I am sharing with you all an analysis and key takeaways of landmark ruling of the Apex Court in the case of Regional Provident Fund Commissioner (II) West Bengal Vs Vivekananda Vidyamandir and Others dated 28th February, 2019. By virtue of this ruling “Contribution towards Employees Provident Fund (‘EPF’) is required to be computed on amount of Special Allowance or any other allowance as well unless it satisfies certain specified test” as discussed below:
Section 6 of THE EMPLOYEES’ PROVIDENT FUNDS AND MISCELLANEOUS PROVISIONS ACT, 1952 (hereinafter referred to as the ‘Act’) requires employer and employee to contribute a prescribed percentage of Basic Wages and Dearness Allowance towards Employee Provident Fund (‘EPF’).
For this purpose, Basic Wages is defined in Section 2(b)(ii) of the Act which is reproduced below:
“basic wages” means all emoluments which are earned by an employee while on duty or on leave or on holidays with wages in either case in accordance with the terms of the contract of employment and which are paid or payable in cash to him but does not include-
any dearness allowance that is to say, all cash payments by whatever name called paid to an employee on account of a rise in the cost of living, house-rent allowance, overtime allowance, bonus, commission or any other similar allowance payable to the employee in respect of his employment or of work done in such employment”.
From the above definition, it is clear that basic wages specifically excludes dearness allowance i.e. all cash payments on account of a rise in the cost of living…..payable to the employee in respect of his employment or of work done in such employment.
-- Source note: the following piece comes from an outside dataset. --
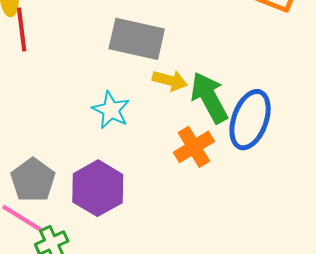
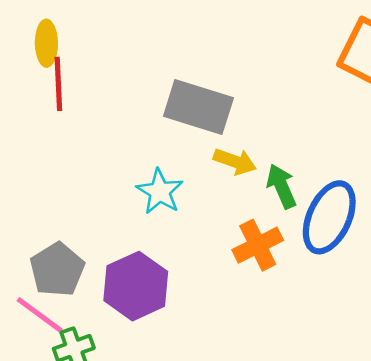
green arrow: (209, 98) -> (281, 186), size x0.7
It also excludes HRA, overtime allowance, etc. which are thus not relevant to the present analysis.
However, for the purpose of making contribution towards EPF as computed per Section 6 of the Act, Dearness Allowance is taken into account.
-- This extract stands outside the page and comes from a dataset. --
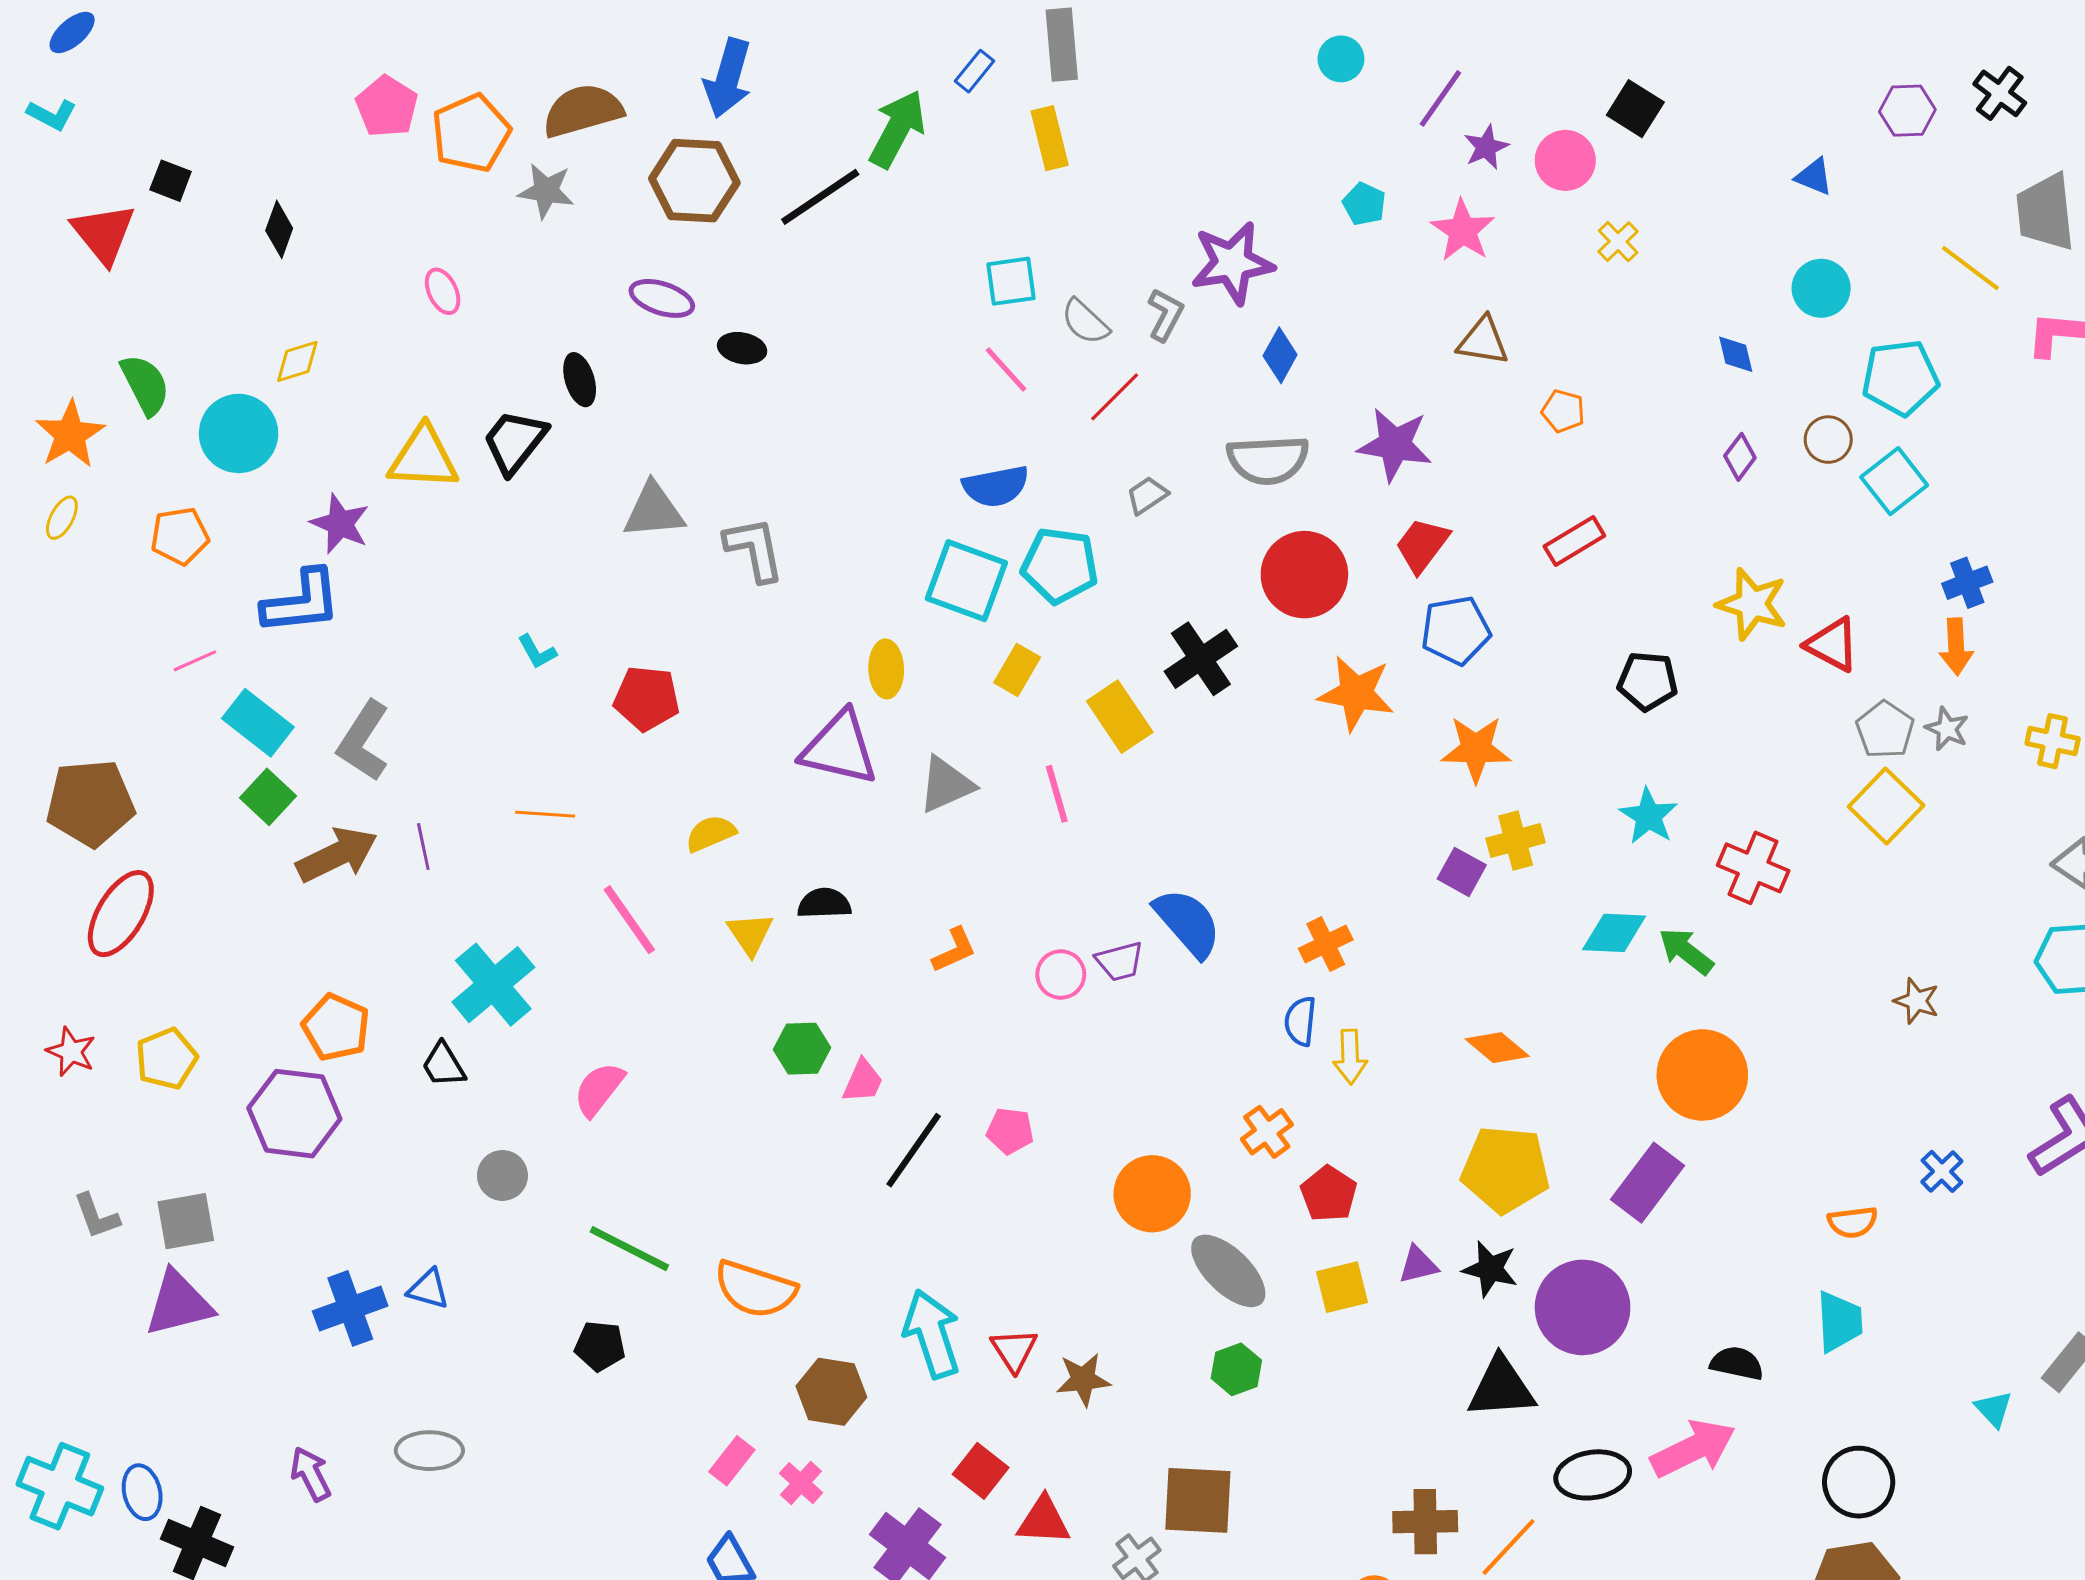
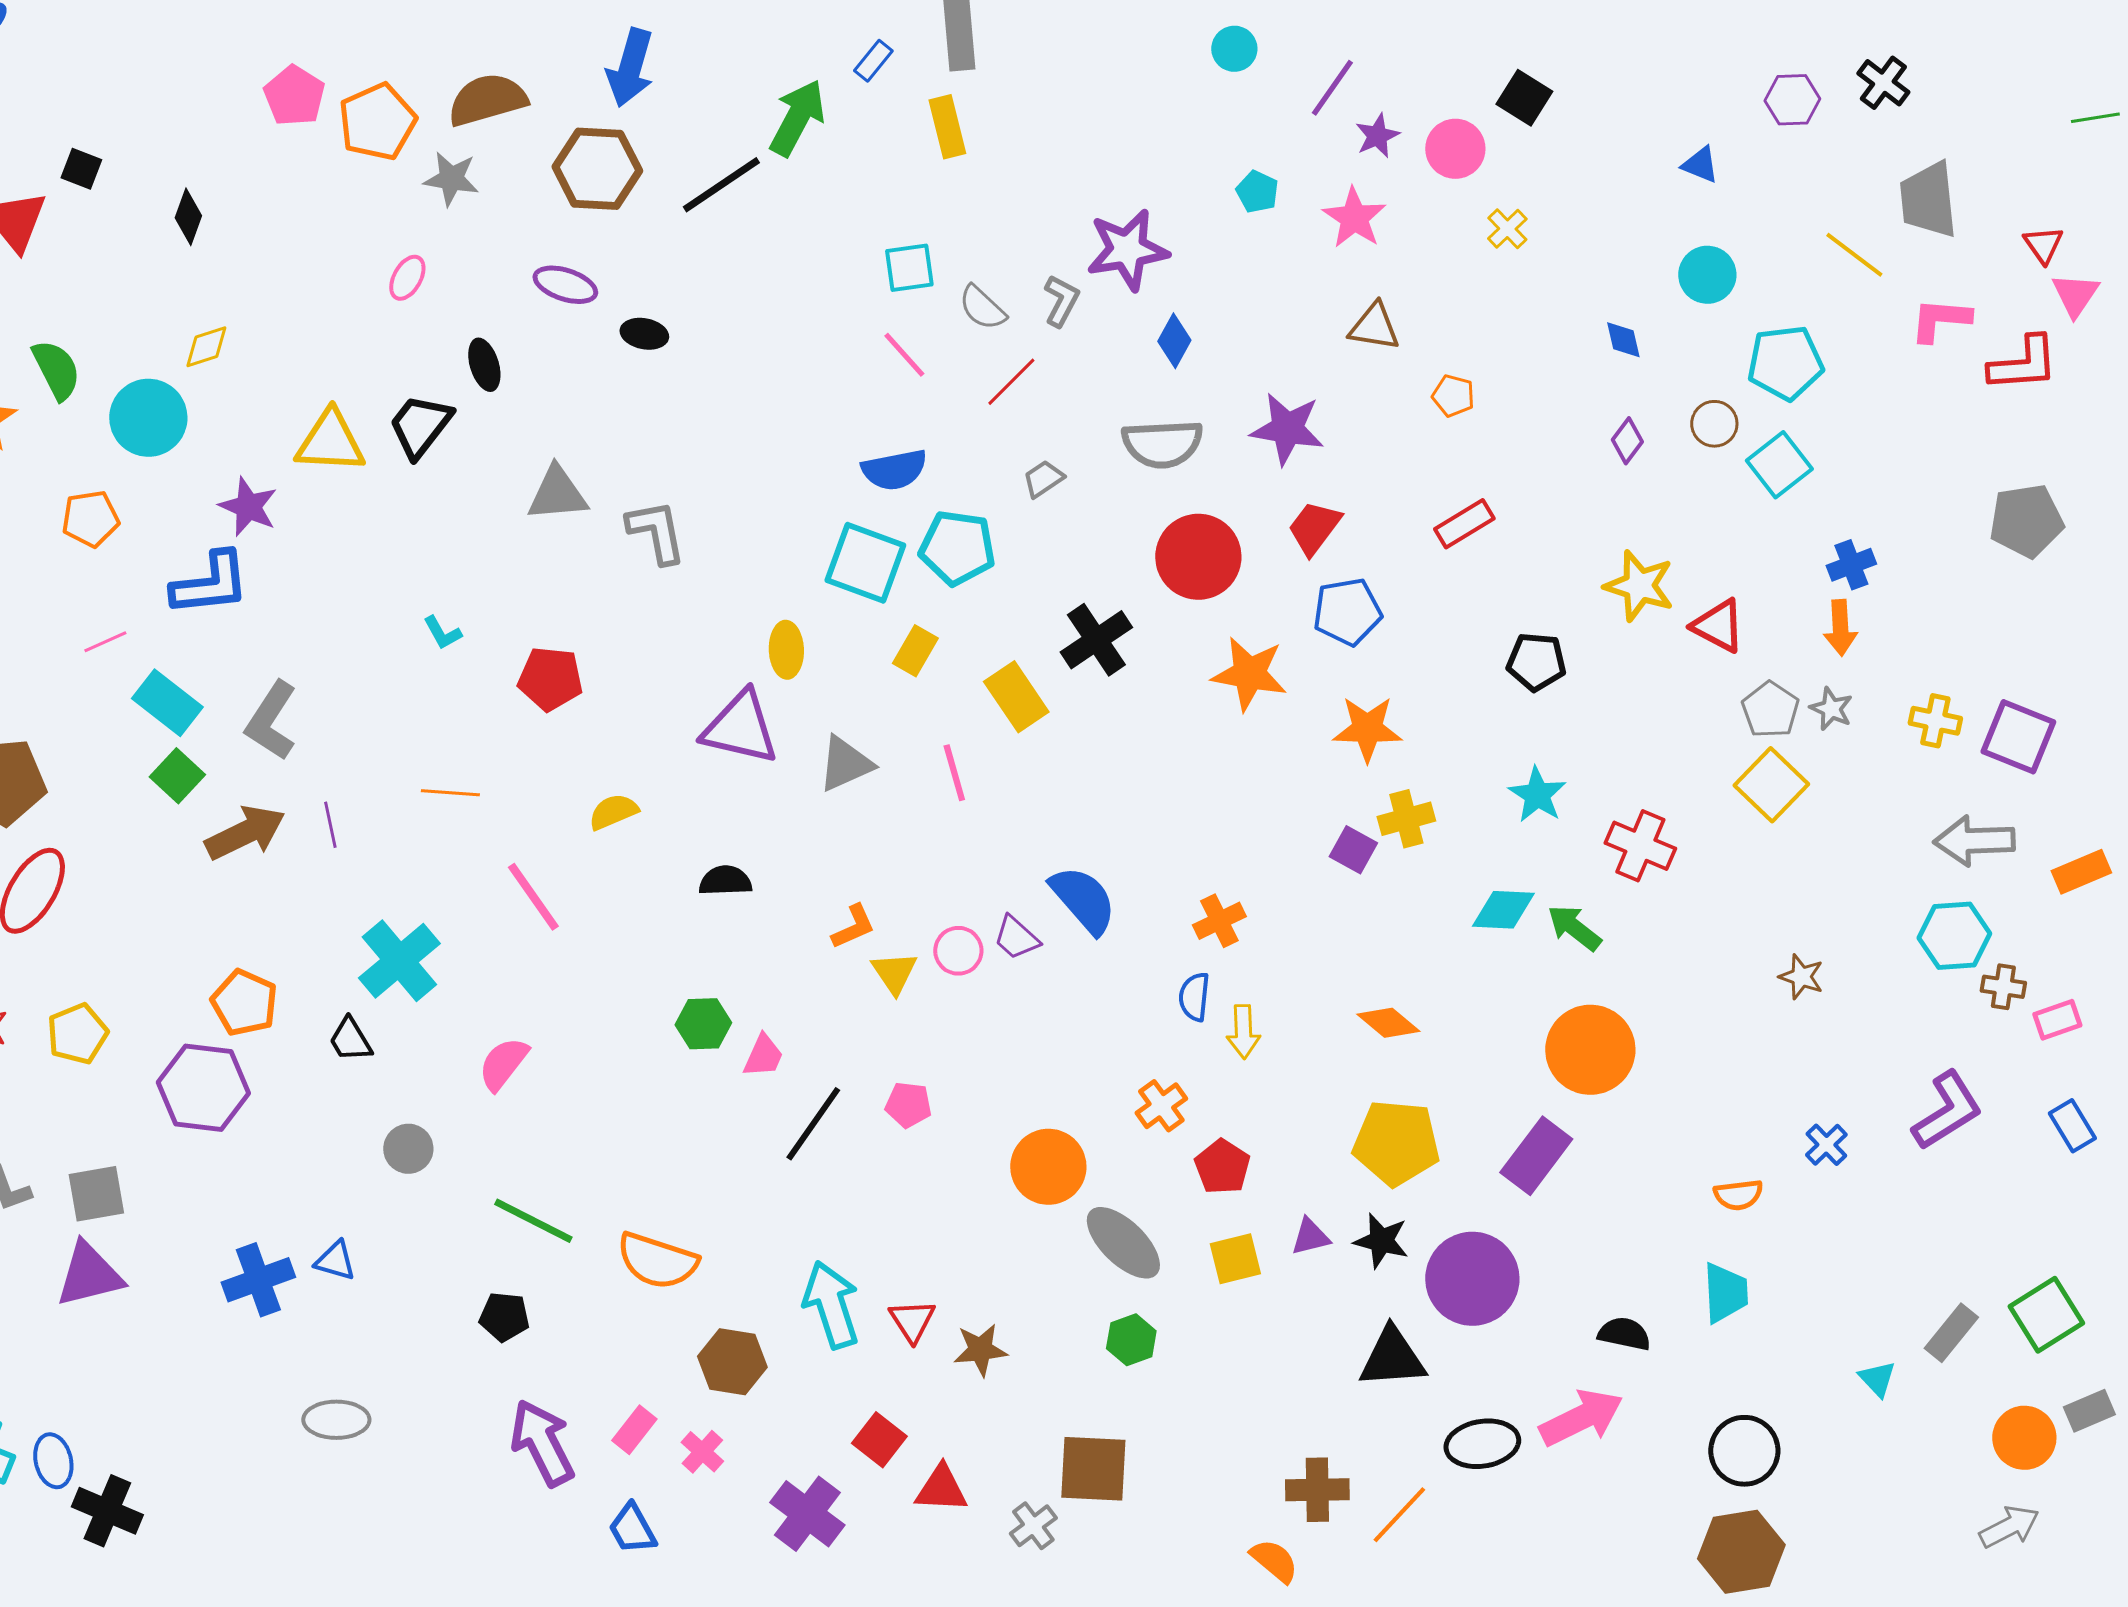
pink ellipse: (443, 291) -> (407, 278), moved, turned 54
yellow triangle: (750, 934) -> (894, 973), moved
purple trapezoid: (1120, 961) -> (1016, 938), turned 57
purple arrow: (311, 1474) -> (542, 1443), moved, size x1.6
Question before the Hon’ble Court
The question before the Hon’ble Court in this ruling was “Whether contribution towards EPF is required to be paid on Special Allowance?”
Arguments before the Hon’ble Court
It was argued that the special allowance paid to the teaching and non-teaching staff of the respondent school was nothing but camouflaged dearness allowance to reduce the contribution towards EPF. It is liable to taken into account for the purpose of calculating contribution towards EPF. The allowance shall fall within the term dearness allowance, irrespective of the nomenclature, since it was being paid to all employees on account of rise in the cost of living.
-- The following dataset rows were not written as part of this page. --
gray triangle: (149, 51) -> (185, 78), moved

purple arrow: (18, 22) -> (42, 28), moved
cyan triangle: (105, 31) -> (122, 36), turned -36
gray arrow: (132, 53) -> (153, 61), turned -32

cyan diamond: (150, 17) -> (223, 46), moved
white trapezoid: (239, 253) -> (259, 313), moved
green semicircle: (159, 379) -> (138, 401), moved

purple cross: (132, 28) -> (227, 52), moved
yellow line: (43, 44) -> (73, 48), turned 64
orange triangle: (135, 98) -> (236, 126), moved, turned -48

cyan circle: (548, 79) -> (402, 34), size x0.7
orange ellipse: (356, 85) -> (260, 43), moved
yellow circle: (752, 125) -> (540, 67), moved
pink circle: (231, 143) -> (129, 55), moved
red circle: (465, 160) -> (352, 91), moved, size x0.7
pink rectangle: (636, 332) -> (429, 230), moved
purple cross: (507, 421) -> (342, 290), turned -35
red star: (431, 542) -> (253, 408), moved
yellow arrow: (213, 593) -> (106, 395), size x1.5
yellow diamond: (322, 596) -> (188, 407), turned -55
Ratio/Key Takeaways from the Ruling of Hon’ble Court:
In other words, the allowances in question can be excluded only if; it is variable or linked to any incentive for production resulting in greater output by an employee.
Where the wage is universally, necessarily and ordinarily paid to all across the board such emoluments are to be considered for the purpose of contribution towards EPF.
In other words, the amount can be excluded only if it is shown that the workman concerned had become eligible to get this extra amount beyond the normal work which he was otherwise required to put in.
Parting Note: From the above ruling, it can be said that special allowance or any other allowance, by whatever name called, normally paid by an establishment shall be taken into consideration for the purpose of computation of contribution towards EPF unless it is linked to individual factors as detailed supra. The test as mentioned above needs to be applied for every payment/allowance and which may not necessarily lead to a cent percent conclusion and depends on the facts and circumstances of each payment (for ex: Conveyance Allowance). It is to be further noted that EPF contribution by Employer and Employee is mandatory only if amount per month is upto Rs.15K.